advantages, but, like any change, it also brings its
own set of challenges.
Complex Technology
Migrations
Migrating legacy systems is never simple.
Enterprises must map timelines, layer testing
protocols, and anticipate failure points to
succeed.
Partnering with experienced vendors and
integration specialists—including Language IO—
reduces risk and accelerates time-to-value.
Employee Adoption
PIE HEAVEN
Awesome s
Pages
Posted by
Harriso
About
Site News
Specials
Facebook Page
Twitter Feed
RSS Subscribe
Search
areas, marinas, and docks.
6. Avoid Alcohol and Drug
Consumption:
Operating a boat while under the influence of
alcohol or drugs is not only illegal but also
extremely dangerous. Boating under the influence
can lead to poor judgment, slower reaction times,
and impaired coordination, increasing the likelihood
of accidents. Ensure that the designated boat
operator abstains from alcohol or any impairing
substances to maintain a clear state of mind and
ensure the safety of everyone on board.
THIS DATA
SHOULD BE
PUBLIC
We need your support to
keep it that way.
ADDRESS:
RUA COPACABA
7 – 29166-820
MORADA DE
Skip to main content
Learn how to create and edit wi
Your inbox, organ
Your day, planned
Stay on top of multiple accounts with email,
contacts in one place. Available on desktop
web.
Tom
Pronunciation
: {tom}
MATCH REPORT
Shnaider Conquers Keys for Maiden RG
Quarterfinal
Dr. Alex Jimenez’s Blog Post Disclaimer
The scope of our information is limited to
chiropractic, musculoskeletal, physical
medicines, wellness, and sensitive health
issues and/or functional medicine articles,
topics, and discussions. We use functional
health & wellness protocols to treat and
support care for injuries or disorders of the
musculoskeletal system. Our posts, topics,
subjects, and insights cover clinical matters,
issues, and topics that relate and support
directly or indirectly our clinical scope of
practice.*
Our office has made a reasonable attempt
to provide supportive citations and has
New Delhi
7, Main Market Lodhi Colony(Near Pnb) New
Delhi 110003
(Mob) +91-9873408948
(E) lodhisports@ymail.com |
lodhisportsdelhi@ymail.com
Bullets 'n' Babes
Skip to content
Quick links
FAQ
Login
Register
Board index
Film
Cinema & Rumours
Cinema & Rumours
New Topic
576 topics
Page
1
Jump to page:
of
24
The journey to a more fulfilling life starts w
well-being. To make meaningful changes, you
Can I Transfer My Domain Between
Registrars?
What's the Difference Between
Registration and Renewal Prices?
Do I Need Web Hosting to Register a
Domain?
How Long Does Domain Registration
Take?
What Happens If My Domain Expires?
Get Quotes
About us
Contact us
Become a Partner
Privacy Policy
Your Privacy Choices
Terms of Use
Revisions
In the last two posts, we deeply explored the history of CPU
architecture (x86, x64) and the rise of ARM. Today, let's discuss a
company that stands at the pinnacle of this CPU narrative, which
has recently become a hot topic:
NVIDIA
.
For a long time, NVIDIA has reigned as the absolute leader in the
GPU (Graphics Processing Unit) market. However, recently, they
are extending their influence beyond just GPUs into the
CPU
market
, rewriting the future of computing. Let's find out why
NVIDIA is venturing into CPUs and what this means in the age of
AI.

□ □ □ □ □

Activity: The stretch of entries above that starts with the line containing "integration specialists—including Language" and goes on through the line containing "Stay on top" is to be transcribed exactly, and no other line is to be transcribed.

Problem solution:
integration specialists—including Language IO—
reduces risk and accelerates time-to-value.
Employee Adoption
PIE HEAVEN
Awesome s
Pages
Posted by
Harriso
About
Site News
Specials
Facebook Page
Twitter Feed
RSS Subscribe
Search
areas, marinas, and docks.
6. Avoid Alcohol and Drug
Consumption:
Operating a boat while under the influence of
alcohol or drugs is not only illegal but also
extremely dangerous. Boating under the influence
can lead to poor judgment, slower reaction times,
and impaired coordination, increasing the likelihood
of accidents. Ensure that the designated boat
operator abstains from alcohol or any impairing
substances to maintain a clear state of mind and
ensure the safety of everyone on board.
THIS DATA
SHOULD BE
PUBLIC
We need your support to
keep it that way.
ADDRESS:
RUA COPACABA
7 – 29166-820
MORADA DE
Skip to main content
Learn how to create and edit wi
Your inbox, organ
Your day, planned
Stay on top of multiple accounts with email,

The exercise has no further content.